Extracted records
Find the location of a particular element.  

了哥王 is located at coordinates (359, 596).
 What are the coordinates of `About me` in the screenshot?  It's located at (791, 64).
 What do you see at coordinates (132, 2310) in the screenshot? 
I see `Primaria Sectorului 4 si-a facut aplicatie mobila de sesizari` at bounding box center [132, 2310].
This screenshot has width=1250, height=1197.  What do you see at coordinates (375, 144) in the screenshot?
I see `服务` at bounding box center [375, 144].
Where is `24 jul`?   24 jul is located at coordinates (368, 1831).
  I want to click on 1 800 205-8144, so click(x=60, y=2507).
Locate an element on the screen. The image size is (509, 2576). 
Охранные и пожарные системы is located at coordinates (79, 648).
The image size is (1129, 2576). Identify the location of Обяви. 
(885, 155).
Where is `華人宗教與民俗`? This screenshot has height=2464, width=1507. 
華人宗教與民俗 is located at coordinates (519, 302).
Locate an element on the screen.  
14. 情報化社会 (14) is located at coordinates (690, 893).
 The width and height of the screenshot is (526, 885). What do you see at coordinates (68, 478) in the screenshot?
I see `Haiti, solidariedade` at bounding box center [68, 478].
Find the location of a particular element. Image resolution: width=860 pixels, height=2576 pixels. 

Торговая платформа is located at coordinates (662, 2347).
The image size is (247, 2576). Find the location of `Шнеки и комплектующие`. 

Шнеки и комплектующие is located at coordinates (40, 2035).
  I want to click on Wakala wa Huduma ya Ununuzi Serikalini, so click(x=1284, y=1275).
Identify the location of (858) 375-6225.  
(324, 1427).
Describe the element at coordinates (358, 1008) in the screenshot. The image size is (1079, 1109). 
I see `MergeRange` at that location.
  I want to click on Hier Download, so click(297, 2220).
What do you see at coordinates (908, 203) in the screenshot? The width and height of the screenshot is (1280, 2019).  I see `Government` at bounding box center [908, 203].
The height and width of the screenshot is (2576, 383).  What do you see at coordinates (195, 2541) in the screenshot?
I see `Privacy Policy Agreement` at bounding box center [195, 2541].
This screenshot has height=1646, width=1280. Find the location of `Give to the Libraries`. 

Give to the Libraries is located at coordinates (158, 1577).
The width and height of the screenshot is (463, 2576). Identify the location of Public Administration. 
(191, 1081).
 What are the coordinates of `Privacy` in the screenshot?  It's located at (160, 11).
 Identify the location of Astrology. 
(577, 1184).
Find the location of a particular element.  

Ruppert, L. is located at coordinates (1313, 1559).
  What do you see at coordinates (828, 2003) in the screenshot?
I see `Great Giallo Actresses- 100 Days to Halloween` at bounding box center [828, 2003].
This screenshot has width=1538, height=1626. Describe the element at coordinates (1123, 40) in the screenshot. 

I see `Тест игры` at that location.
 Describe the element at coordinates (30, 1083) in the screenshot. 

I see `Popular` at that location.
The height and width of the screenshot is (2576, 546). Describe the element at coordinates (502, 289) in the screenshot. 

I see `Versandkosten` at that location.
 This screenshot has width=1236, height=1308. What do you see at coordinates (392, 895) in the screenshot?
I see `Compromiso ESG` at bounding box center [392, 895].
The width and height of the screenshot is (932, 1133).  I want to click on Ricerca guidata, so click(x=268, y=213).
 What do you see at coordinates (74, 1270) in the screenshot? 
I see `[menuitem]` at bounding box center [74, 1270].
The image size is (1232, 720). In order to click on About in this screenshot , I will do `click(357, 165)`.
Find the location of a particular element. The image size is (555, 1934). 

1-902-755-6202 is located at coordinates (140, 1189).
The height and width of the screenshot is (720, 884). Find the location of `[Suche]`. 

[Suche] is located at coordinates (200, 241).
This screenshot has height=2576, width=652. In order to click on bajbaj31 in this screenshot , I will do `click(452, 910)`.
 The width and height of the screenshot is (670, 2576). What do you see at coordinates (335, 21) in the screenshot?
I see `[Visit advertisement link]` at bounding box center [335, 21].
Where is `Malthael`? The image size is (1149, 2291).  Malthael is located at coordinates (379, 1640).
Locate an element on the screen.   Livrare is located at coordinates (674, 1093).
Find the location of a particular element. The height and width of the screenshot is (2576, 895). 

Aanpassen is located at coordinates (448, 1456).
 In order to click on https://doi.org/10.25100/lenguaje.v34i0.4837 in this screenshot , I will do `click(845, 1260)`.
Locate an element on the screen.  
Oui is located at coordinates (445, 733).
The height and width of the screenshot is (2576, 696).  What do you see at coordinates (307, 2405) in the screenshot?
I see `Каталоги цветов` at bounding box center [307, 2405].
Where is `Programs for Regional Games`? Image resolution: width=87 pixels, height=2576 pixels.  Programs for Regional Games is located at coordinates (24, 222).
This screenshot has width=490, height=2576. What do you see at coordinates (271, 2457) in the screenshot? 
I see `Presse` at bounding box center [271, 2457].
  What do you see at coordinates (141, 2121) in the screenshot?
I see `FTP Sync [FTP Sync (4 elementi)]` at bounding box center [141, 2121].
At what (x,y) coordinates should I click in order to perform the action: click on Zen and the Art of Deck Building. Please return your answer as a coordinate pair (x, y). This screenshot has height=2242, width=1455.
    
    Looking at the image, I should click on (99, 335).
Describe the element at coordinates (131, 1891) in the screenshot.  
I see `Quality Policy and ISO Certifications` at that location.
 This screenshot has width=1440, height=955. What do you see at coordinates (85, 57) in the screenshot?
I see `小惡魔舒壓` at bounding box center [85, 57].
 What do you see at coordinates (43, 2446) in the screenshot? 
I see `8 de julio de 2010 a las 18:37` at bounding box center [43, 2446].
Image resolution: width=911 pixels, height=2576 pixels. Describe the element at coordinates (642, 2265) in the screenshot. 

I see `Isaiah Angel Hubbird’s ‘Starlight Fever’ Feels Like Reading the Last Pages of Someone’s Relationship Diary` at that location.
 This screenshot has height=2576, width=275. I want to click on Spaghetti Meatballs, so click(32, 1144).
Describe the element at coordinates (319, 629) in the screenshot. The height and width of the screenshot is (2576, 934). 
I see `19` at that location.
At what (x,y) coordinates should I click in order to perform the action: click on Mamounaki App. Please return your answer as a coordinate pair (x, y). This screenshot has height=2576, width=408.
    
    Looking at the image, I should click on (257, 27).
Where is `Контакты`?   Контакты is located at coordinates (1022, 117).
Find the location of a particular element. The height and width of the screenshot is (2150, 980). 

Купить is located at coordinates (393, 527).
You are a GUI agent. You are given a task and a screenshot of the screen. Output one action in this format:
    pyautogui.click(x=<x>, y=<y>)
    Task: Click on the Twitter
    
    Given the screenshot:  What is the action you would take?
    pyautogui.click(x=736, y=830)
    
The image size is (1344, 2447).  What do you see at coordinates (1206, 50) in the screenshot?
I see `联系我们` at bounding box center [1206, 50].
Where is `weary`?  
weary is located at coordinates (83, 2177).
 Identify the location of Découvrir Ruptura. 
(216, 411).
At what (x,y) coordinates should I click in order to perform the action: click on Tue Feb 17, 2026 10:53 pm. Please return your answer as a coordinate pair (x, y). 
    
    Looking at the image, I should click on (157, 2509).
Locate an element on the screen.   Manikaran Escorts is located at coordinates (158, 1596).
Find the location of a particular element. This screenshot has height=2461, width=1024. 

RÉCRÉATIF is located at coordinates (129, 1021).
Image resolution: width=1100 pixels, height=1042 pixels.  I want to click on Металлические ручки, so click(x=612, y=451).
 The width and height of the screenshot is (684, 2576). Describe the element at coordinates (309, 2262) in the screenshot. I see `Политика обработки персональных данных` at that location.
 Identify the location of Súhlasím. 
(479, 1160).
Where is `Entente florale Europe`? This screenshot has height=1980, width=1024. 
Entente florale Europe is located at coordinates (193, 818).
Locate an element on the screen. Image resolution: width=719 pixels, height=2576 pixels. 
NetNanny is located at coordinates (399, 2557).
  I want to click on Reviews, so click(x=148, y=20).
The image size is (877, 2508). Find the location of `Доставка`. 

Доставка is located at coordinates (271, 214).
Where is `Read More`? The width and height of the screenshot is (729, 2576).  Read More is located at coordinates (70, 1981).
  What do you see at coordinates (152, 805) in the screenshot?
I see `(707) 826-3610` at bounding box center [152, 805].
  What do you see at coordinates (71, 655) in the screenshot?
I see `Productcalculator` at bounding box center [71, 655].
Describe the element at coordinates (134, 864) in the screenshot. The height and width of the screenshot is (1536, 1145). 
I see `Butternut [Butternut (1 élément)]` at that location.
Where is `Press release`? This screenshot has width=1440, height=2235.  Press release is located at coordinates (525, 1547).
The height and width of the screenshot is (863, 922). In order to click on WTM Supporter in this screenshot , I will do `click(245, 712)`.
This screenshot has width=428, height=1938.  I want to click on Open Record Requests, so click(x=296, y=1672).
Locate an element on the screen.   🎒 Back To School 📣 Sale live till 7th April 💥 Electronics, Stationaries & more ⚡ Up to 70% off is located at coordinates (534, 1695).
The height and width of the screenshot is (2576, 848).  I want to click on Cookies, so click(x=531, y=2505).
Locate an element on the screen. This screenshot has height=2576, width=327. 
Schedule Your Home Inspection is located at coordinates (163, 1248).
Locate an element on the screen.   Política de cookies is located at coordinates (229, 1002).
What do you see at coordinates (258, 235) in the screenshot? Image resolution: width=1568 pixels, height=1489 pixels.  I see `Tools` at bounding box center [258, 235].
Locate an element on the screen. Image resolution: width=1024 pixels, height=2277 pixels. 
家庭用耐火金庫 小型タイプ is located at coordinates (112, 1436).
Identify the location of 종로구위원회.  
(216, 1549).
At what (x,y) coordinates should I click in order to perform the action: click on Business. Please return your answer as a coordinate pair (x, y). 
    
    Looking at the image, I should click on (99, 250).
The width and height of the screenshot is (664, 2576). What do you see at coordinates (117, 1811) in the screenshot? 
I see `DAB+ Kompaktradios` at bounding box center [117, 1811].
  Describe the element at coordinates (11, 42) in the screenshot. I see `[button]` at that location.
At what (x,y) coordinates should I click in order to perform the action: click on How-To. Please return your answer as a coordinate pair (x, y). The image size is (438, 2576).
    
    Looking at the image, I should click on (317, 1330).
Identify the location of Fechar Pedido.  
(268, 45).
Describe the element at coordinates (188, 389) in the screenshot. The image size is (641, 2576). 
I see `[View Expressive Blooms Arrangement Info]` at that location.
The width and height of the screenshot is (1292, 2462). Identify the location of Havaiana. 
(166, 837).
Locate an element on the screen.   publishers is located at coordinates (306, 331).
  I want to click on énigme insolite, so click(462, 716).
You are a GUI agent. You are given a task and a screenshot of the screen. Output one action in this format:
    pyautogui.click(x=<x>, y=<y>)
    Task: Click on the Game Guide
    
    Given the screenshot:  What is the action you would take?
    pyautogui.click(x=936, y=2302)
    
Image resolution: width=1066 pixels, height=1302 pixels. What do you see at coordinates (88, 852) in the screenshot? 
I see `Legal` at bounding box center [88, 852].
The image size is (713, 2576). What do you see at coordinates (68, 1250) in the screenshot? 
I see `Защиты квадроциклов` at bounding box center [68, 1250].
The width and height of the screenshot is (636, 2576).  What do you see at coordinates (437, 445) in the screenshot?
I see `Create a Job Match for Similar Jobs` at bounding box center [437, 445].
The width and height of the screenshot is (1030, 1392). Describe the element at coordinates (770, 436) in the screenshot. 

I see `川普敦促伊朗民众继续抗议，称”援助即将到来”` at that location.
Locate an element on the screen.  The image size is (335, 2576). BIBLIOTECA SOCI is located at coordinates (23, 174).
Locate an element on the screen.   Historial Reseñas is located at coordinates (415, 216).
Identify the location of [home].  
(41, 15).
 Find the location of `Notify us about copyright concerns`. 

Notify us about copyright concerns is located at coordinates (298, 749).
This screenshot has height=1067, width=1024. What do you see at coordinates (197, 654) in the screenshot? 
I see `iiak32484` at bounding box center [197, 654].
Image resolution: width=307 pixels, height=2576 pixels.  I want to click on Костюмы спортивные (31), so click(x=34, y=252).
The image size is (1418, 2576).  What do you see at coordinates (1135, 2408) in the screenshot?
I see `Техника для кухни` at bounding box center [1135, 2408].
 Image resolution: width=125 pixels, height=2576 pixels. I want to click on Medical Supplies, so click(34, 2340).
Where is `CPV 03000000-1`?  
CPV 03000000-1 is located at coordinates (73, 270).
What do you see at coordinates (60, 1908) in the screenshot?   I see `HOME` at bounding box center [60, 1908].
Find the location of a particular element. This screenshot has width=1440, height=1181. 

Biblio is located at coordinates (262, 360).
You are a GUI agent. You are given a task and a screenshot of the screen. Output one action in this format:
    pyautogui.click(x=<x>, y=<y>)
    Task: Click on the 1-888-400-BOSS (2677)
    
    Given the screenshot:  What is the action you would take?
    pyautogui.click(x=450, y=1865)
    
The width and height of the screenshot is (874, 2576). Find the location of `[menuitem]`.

| PROBLEM DESCRIPTION |
What are the lines above, starting at the one with "This screenshot has height=1067, width=1024." and ending at the one with "What do you see at coordinates (60, 1908)"? Give them again exactly, and only them.

| WRITTEN ANSWER |
This screenshot has height=1067, width=1024. What do you see at coordinates (197, 654) in the screenshot? 
I see `iiak32484` at bounding box center [197, 654].
Image resolution: width=307 pixels, height=2576 pixels.  I want to click on Костюмы спортивные (31), so click(x=34, y=252).
The image size is (1418, 2576).  What do you see at coordinates (1135, 2408) in the screenshot?
I see `Техника для кухни` at bounding box center [1135, 2408].
 Image resolution: width=125 pixels, height=2576 pixels. I want to click on Medical Supplies, so click(34, 2340).
Where is `CPV 03000000-1`?  
CPV 03000000-1 is located at coordinates (73, 270).
What do you see at coordinates (60, 1908) in the screenshot?   I see `HOME` at bounding box center [60, 1908].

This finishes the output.